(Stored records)
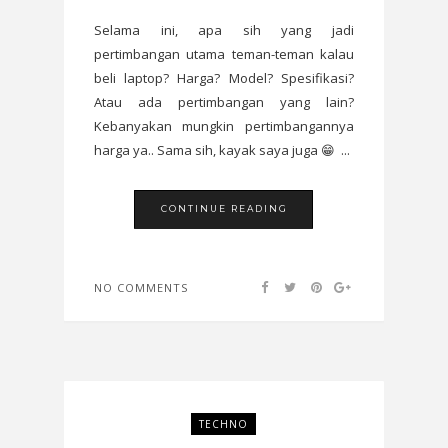
Selama ini, apa sih yang jadi
pertimbangan utama teman-teman kalau
beli laptop? Harga? Model? Spesifikasi?
Atau ada pertimbangan yang lain?
Kebanyakan mungkin pertimbangannya
harga ya.. Sama sih, kayak saya juga 😁 ...
CONTINUE READING
NO COMMENTS
TECHNO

WHAT YOU SHOULD DO: Each line of the data in which the string "yang" appears needs to be copied.

EXERCISE RESULT:
Selama ini, apa sih yang jadi
Atau ada pertimbangan yang lain?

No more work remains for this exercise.